### WORK TO BE COMPLETED
Report each line of the records where "المغربي" occurs.

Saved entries
>>>

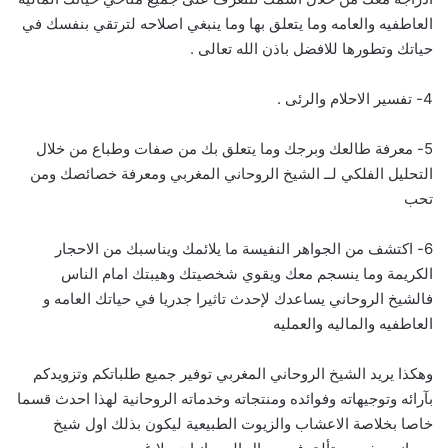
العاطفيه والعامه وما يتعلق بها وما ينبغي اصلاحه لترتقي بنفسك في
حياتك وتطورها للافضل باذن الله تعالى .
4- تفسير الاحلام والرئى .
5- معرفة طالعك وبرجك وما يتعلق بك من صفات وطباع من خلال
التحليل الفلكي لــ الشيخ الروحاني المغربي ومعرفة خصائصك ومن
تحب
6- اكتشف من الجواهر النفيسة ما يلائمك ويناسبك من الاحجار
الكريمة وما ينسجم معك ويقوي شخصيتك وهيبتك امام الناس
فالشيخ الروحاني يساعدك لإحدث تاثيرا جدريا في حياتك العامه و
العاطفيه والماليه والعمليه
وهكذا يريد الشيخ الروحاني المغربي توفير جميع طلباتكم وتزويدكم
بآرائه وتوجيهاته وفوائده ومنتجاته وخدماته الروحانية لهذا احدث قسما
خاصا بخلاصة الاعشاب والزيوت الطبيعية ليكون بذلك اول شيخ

<<<
>>>

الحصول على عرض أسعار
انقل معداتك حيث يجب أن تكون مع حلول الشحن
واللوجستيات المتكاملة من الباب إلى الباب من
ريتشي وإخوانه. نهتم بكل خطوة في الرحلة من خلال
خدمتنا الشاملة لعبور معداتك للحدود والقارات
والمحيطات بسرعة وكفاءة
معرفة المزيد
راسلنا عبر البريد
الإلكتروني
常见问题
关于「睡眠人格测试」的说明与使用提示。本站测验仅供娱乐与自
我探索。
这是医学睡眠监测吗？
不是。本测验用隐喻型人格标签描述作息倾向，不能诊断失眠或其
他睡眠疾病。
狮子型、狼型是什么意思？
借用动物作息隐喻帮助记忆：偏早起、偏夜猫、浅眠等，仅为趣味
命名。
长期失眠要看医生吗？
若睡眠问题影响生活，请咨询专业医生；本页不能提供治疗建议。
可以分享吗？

<<<

### OUTPUT BELOW
التحليل الفلكي لــ الشيخ الروحاني المغربي ومعرفة خصائصك ومن
وهكذا يريد الشيخ الروحاني المغربي توفير جميع طلباتكم وتزويدكم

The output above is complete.